Firstly, the £2.4bn goes through the Barnett formula, so will be up to Holyrood to spend on devolved areas such as health and social care, education and housing.

There was also £20 million for each devolved nation to support the fisheries sector in 2021/22. This suggests hard times are coming for the industry, with the sum unlikely to address any problems caused by a tumultuous exit from the European Union.

Brexit was not mentioned once during the speech, with the Chancellor ignoring the financial black hole in the room.

There was also an increase for the Scotland Office, handed a seismic £800,000 more for the year 2021/22. Whether the price of a top-end Porsche is enough to defend unionism in an election year remains to be seen.

Scotland will also receive more than £100bn of capital investment across the UK in 2021/22 focusing on improving connectivity and productivity.

There was also the reveal of the Shared Prosperity Fund, to replace the European Union structural funding following the UK’s departure from the EU.

Mr Sunak vowed this would “ramp up funding so that total domestic UK-wide funding will at least match EU receipts, on average reaching around £1.5bn a year”. In other words, it’s a sweeping fund to keep things the way they are.

On top of that is £11m in additional funds next year for Scottish regional growth deals for the Borderlands, Tayside, Moray and the islands.

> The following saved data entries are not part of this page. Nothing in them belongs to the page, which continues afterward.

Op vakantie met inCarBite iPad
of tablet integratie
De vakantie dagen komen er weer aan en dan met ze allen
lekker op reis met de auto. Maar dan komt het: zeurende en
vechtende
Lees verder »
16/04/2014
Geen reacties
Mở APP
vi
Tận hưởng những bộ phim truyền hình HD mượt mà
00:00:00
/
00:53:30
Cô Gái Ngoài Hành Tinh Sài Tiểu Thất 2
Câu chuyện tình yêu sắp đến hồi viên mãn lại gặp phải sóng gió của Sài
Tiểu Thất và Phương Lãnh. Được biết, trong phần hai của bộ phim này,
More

Importantly, these were already agreed with the Scottish Government before today’s announcement, so are simply being sped up.

There was also an announcement of a pay freeze for public sector workers.

With public sector pay in Scotland decided by Holyrood, finance secretary Kate Forbes must now decide whether to follow suit. Being unable to provide a rise because of a lack of Westminster support seems an open goal for nationalists.

Mr Sunak has made a series of promises throughout his meteoric rise. Whether the treasury really is for the whole of the UK remains to be seen.